### [WORK TO BE COMPLETED]
Find the line below with "Describe the element at coordinates (82, 1893)". Print it and every line after it exactly, through the last line, leaving out the pictures.

### [MATERIAL SHOWN]
•••
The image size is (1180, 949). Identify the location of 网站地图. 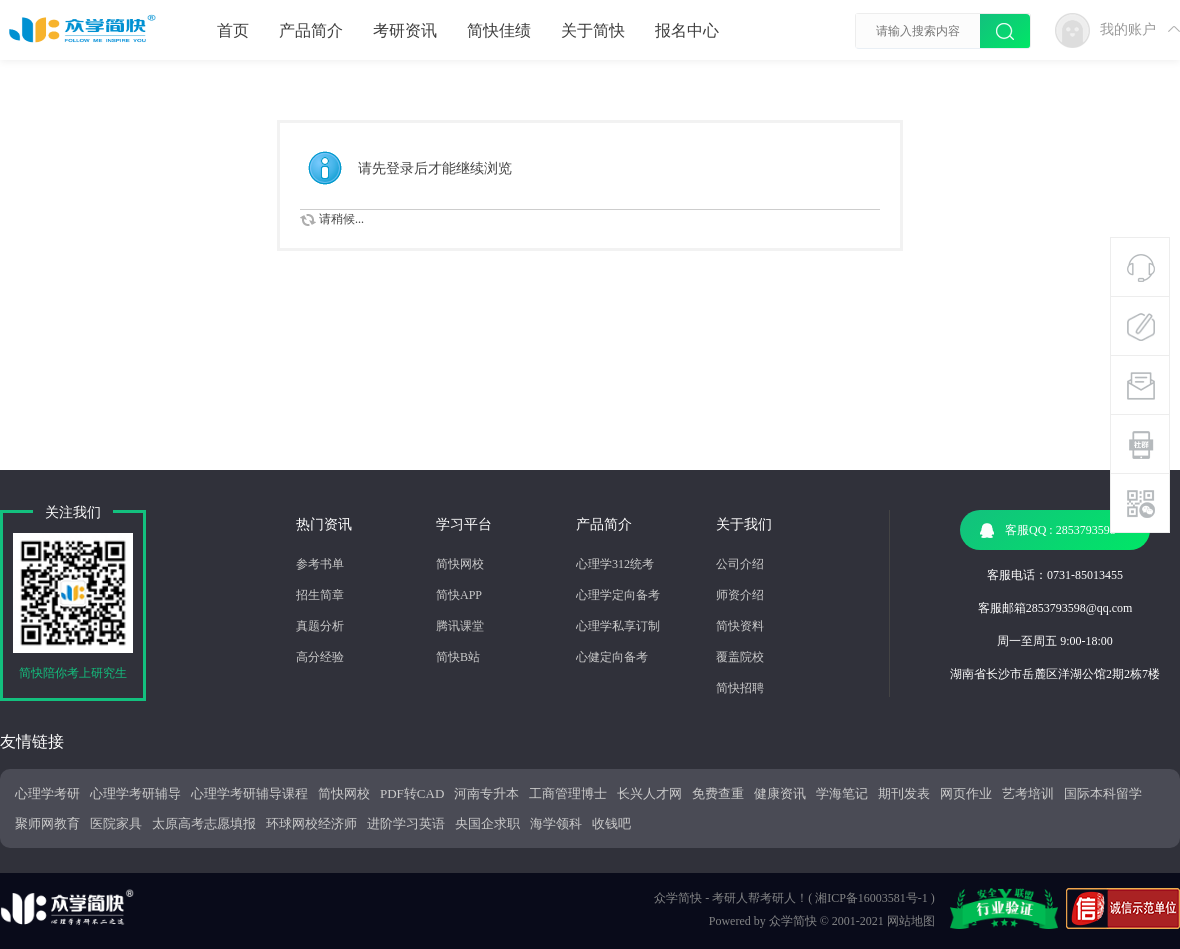
(911, 921).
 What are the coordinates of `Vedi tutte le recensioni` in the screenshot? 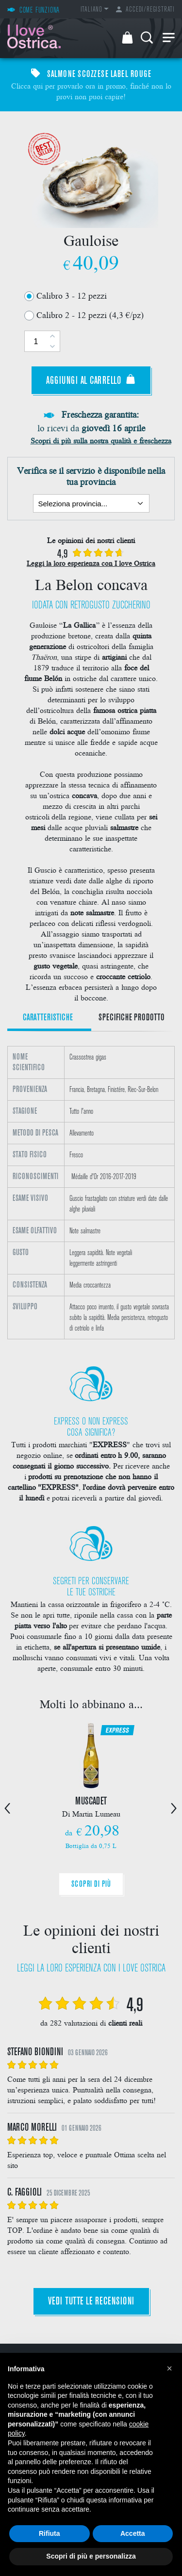 It's located at (91, 2301).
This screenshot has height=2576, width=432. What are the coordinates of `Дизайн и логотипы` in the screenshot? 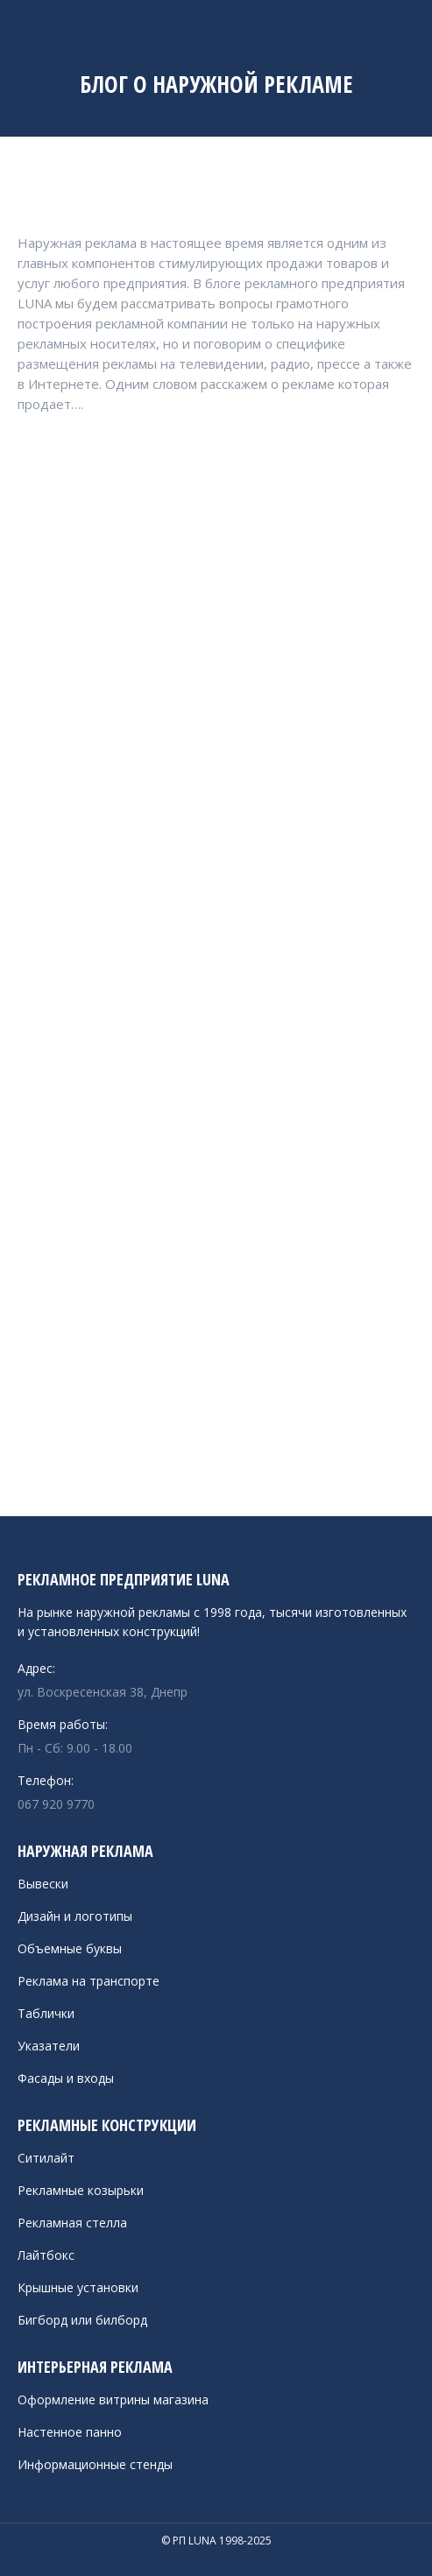 It's located at (75, 1916).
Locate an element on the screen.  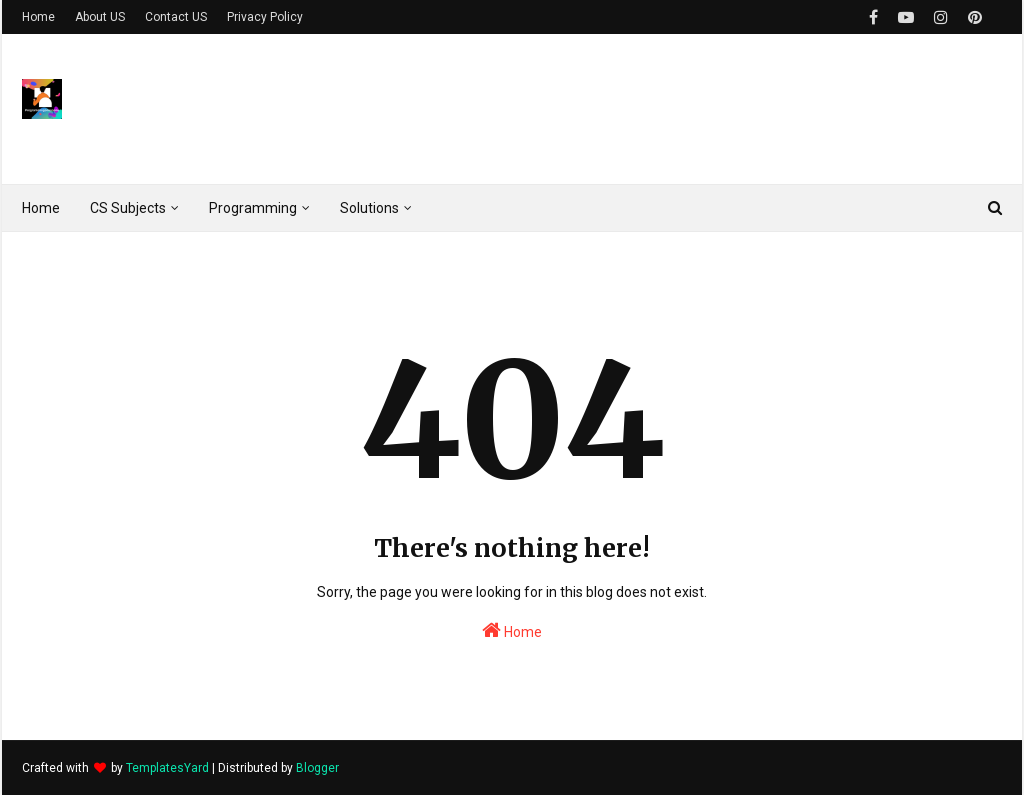
Contact US is located at coordinates (176, 17).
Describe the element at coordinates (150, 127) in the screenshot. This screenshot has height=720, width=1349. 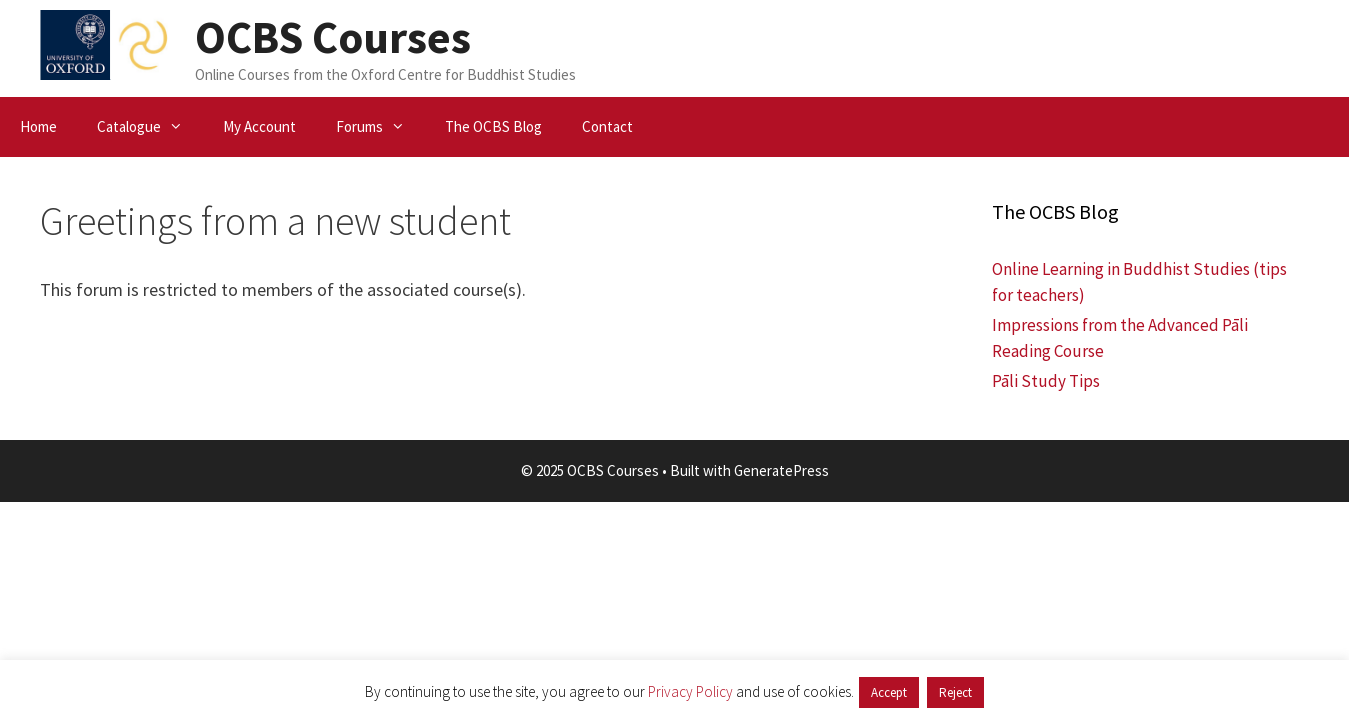
I see `Catalogue` at that location.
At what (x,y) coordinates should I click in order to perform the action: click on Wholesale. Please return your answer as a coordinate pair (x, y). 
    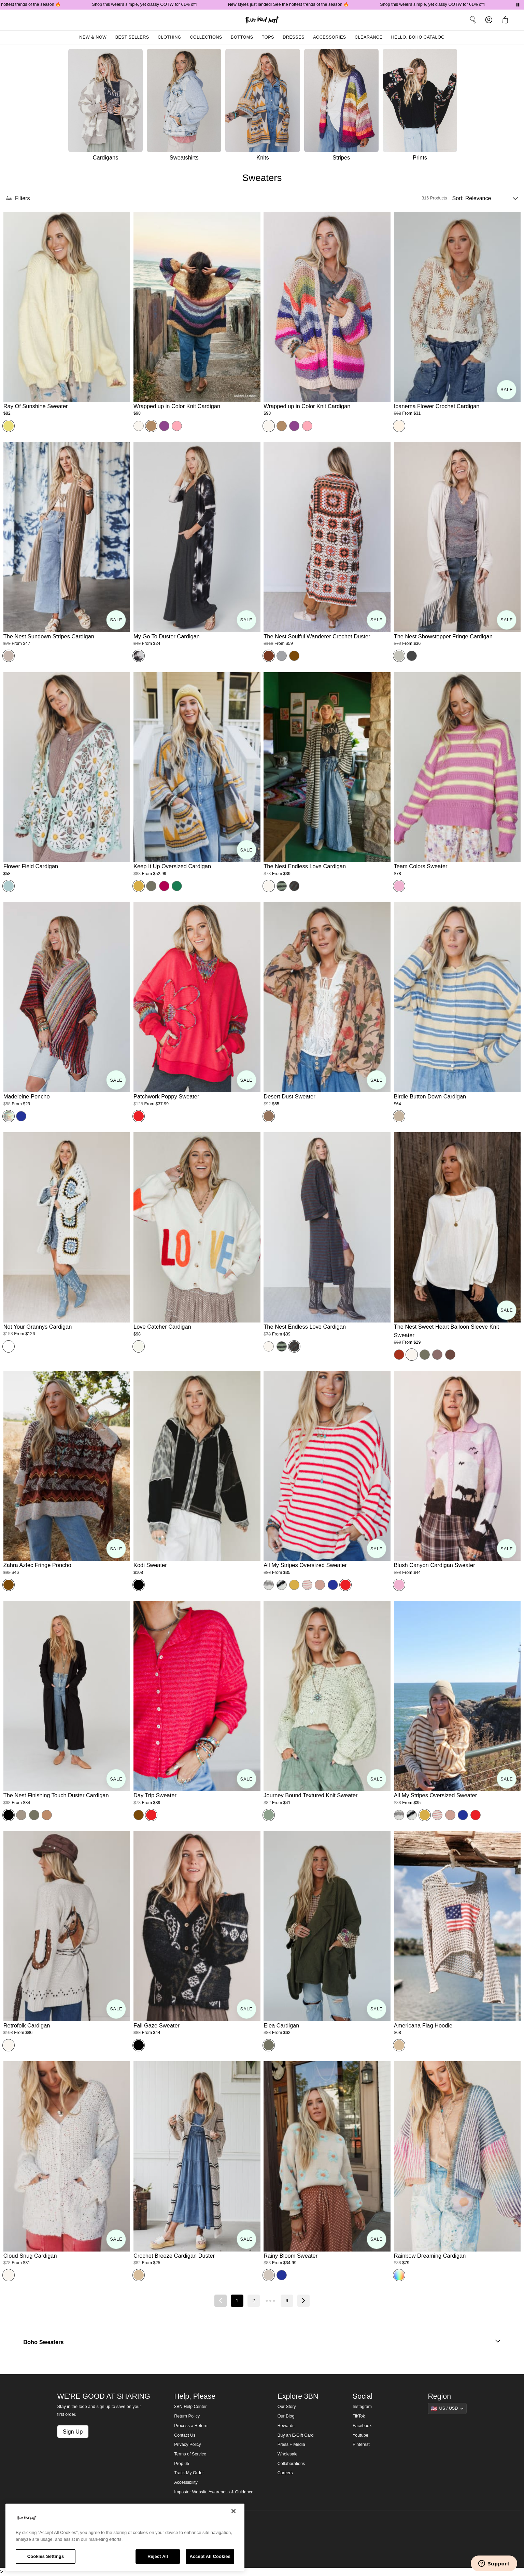
    Looking at the image, I should click on (288, 2454).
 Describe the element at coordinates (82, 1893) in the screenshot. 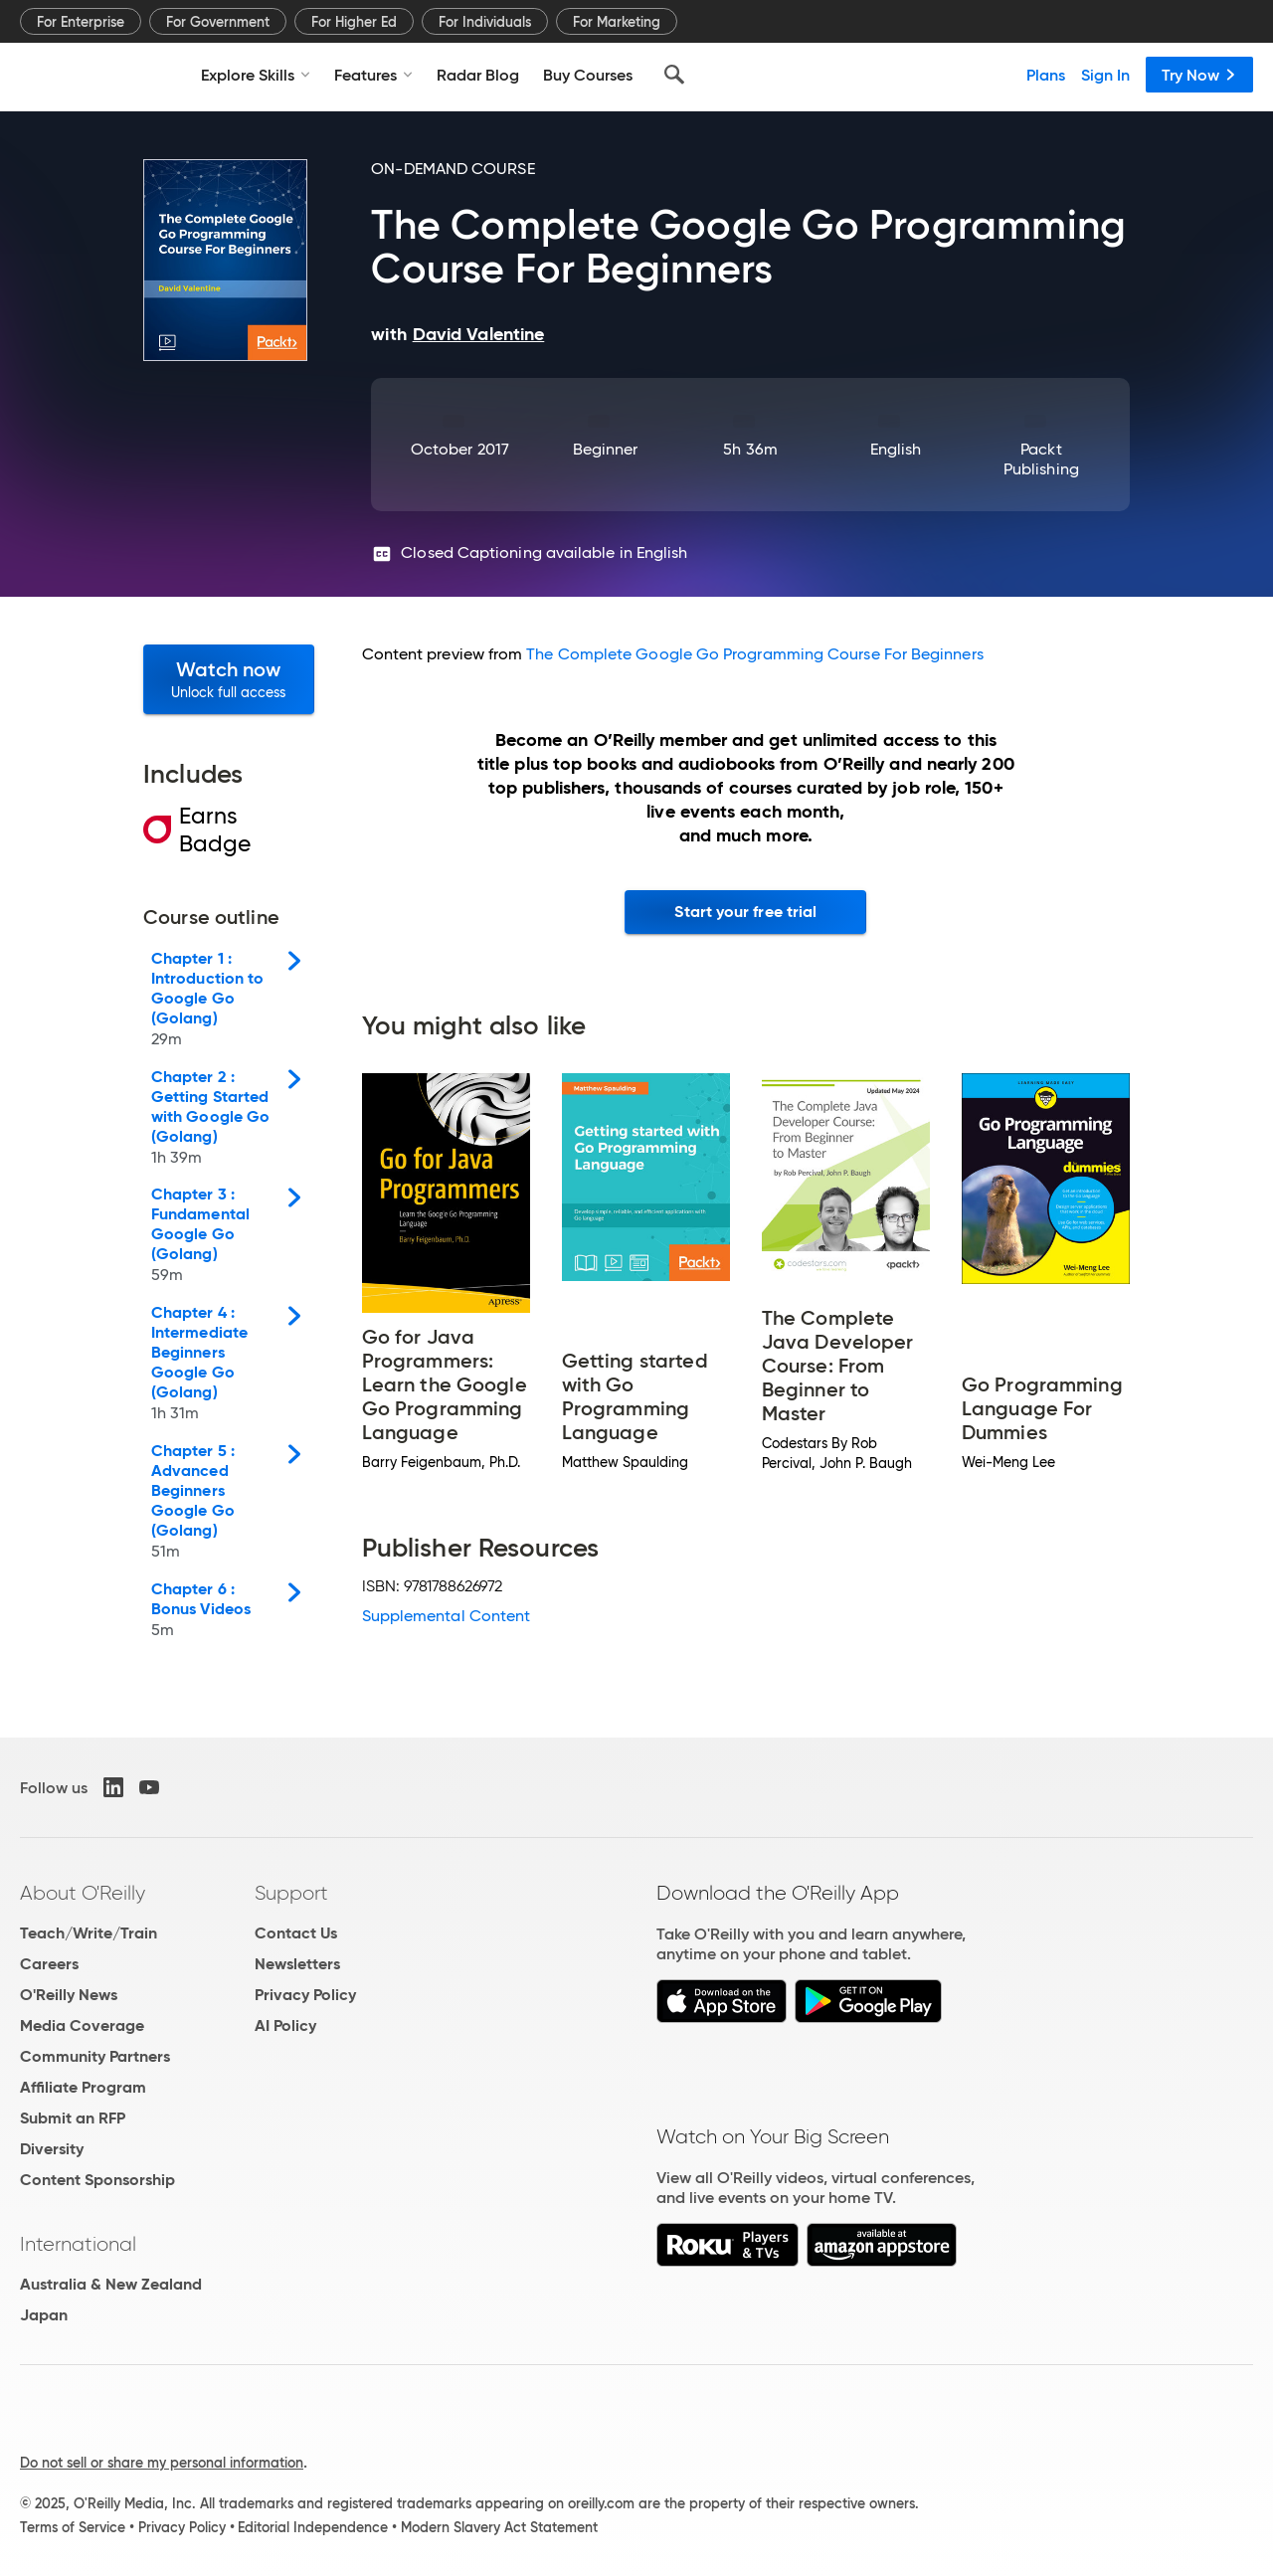

I see `About O'Reilly` at that location.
•••
### [ANSWER]
 Describe the element at coordinates (82, 1893) in the screenshot. 

I see `About O'Reilly` at that location.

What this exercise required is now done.